German finance panel rejects Greens’ plan to tax long-held crypto
Germany’s Finance Committee voted down a Green Party plan to remove the one-year tax exemption for cryptocurrencies, keeping gains on coins held over 12 months tax-free.
Germany’s parliamentary Finance Committee voted down a Green Party proposal to end the one-year tax exemption for cryptocurrencies, leaving gains on coins held more than 12 months tax-free.
The bill, introduced by Bündnis 90/Die Grünen, sought to treat crypto gains like ordinary capital income by removing the 12-month holding-period rule.

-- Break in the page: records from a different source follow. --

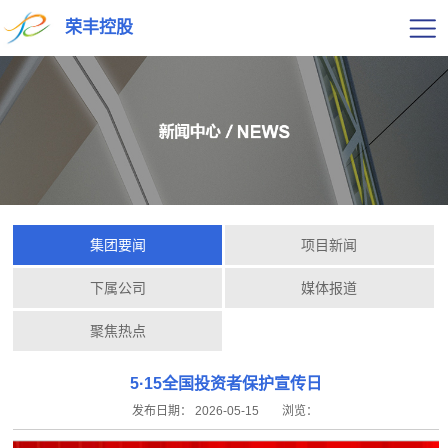
荣丰控股
集团要闻
项目新闻
下属公司
媒体报道
聚焦热点
5·15全国投资者保护宣传日
发布日期：
2026-05-15
浏览：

Committee members rejected the proposal after objections from four other parliamentary groups.
Lawmakers from the CDU/CSU opposed the measure on fairness grounds, arguing it would tax cryptocurrencies differently from comparable stores of value such as precious metals and foreign currencies and could affect Germany’s crypto-friendly standing.
The AfD rejected the bill on broader fiscal grounds, contending the state should reduce taxation and focus spending on core public functions including domestic and foreign security and the justice system. The SPD supports taxing crypto in principle but will wait for Finance Minister Lars Klingbeil to present his legislative plans before backing specific measures.
Die Linke supported the Greens’ initiative but flagged significant administrative burdens in the draft and the absence of a cap on offsetting losses from crypto trades, a gap it warned could substantially lower expected revenue.
The Greens cited research from the Frankfurt School Blockchain Center estimating up to €11.4 billion in additional annual tax revenue if the exemption were removed and used roughly half that figure in their calculations. The study estimated German crypto investors realized about €47.3 billion in gains in 2024, with nearly two-thirds of those gains outside taxation because of the holding-period rule.
The committee’s decision keeps the one-year exemption in place while the EU’s Markets in Crypto-Assets (MiCA) rules introduce new reporting requirements for investors across Europe that take effect in 2026. SPD officials will await Klingbeil’s proposals, and lawmakers may revisit the issue once national plans or the new reporting regime affect enforcement or compliance conditions.